People did that before the show too. It’s just part of what you do. Usually if I’m with someone and they ask, I answer them ― what are you going to say, no? But sometimes it’s awkward if they want to show me a body part that’s under their clothes, and you know, technically you shouldn’t make a diagnosis like that [on the street]. It’s a liability.
I’ve found that no matter what your profession is, everyone wants something.
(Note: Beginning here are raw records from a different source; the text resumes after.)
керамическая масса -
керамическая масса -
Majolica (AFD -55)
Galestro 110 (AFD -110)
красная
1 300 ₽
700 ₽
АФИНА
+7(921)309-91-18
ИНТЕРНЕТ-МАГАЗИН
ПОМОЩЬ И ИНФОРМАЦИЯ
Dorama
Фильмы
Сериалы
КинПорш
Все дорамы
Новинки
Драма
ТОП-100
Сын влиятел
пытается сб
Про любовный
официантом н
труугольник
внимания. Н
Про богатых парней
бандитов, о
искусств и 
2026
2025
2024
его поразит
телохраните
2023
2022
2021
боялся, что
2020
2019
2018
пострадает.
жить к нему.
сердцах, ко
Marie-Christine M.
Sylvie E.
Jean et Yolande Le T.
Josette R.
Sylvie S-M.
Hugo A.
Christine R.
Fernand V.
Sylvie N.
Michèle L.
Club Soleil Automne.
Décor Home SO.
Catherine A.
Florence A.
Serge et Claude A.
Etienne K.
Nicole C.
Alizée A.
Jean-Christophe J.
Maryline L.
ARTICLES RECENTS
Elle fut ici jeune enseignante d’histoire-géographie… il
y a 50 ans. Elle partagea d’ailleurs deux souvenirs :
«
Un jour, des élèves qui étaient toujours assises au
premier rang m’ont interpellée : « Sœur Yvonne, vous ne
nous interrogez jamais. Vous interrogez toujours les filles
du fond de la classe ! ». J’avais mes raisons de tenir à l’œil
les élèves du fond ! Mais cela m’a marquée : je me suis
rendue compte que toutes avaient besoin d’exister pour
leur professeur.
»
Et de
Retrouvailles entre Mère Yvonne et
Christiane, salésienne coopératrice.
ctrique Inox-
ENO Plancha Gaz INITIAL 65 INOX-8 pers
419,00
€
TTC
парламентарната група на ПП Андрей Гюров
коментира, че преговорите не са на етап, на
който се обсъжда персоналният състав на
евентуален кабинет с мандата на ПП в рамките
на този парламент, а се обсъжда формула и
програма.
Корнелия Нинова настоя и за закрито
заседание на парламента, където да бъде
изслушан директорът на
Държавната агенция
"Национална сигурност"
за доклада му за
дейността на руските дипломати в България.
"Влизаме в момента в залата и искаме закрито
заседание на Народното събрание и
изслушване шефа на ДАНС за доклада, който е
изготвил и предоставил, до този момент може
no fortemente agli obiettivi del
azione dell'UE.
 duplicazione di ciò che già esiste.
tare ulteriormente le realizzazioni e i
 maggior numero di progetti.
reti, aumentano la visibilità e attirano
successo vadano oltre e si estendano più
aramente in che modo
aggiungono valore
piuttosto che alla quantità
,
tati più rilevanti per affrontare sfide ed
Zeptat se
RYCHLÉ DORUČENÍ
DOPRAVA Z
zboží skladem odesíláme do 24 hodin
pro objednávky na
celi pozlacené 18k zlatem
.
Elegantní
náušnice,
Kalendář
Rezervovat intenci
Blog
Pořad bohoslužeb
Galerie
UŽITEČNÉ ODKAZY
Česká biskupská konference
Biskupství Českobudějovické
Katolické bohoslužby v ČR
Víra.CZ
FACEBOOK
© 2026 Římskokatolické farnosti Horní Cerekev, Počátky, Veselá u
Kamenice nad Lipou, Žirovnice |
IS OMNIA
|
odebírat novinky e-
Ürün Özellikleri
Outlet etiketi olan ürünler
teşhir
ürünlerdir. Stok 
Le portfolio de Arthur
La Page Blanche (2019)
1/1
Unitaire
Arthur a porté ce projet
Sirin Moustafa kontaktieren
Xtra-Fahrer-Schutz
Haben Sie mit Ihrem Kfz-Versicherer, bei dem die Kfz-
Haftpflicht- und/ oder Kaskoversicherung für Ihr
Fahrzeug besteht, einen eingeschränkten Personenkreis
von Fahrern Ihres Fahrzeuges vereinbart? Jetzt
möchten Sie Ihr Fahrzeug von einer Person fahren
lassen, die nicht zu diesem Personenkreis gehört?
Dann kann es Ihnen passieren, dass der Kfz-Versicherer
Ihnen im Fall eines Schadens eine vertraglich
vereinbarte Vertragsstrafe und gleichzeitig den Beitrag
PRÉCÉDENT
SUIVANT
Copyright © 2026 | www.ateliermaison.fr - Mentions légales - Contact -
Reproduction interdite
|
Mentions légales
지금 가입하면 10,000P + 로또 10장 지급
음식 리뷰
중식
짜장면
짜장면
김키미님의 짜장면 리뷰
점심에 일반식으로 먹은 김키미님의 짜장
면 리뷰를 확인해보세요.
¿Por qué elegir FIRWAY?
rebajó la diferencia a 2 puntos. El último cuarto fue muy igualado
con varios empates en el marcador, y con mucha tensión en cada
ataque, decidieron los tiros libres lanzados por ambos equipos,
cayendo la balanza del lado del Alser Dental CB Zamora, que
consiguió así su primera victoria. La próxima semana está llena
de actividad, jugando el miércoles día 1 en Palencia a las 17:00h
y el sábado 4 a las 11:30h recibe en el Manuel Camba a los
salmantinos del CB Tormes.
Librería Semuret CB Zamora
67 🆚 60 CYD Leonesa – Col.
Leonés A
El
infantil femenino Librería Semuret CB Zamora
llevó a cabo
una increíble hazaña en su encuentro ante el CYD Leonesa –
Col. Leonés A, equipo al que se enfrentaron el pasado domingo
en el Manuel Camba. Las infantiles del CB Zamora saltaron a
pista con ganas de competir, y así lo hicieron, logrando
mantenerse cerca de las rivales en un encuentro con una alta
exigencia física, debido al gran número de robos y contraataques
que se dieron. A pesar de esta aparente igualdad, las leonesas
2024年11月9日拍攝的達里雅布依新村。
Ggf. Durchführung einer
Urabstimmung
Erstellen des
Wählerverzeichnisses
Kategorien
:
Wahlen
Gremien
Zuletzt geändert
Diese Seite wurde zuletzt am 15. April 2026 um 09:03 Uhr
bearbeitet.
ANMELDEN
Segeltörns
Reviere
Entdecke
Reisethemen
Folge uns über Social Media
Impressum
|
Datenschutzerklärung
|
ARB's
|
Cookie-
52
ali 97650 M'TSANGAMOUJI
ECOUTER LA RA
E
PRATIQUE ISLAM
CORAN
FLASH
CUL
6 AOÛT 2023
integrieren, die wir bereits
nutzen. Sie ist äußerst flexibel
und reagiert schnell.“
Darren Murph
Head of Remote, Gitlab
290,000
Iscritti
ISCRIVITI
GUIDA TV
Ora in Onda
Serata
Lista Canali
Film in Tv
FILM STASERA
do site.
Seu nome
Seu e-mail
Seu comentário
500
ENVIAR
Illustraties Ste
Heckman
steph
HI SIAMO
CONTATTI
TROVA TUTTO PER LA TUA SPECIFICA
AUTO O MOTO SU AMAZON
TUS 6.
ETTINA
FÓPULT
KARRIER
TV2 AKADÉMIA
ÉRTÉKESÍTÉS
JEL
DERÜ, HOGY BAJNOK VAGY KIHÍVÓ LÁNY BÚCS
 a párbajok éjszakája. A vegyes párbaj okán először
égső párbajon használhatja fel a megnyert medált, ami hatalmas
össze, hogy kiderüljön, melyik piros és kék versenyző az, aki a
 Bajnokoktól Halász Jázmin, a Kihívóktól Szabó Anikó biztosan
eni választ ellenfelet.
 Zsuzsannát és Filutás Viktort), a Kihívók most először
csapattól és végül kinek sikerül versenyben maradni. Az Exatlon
Plumbers, electricians, lawyers ― everyone wants advice. My husband and I were on a cruise early on in our marriage and were set up with another couple for dinner. On the way to the first dinner my husband said, “You know what? Let’s not tell them we’re dermatologists.” I was like, “We can’t do that! We’re sitting next to them ― we’re gonna talk to them every day.” Then I said, “Maybe we should just say we’re in the XXX industry, something that will make them be quiet,” but then I thought if they were in that industry we would get caught in a lie [laughs].
We finally made a deal that I would take one for the team and say I’m the dermatologist and my husband is the office manager. Now that’s what we say every time we go somewhere.
You (and your millions of fans) say that watching popping videos actually relieves anxiety and relaxes people. But what do you watch to relax?
Mukbangs! I’m just amazed at how much food they’re eating and that they’re making money off this on camera, just talking about their lives and eating a huge vat of noodles. It’s crazy.
OK ― last thing I have to ask. Are you ever grossed out by anything you see at work?
No, but the funny thing is that it doesn’t mean things don’t gross me out. I’m plenty grossed out by other bodily functions ― diarrhea, vomit. I’m more grossed out by like, feet, than cysts and things.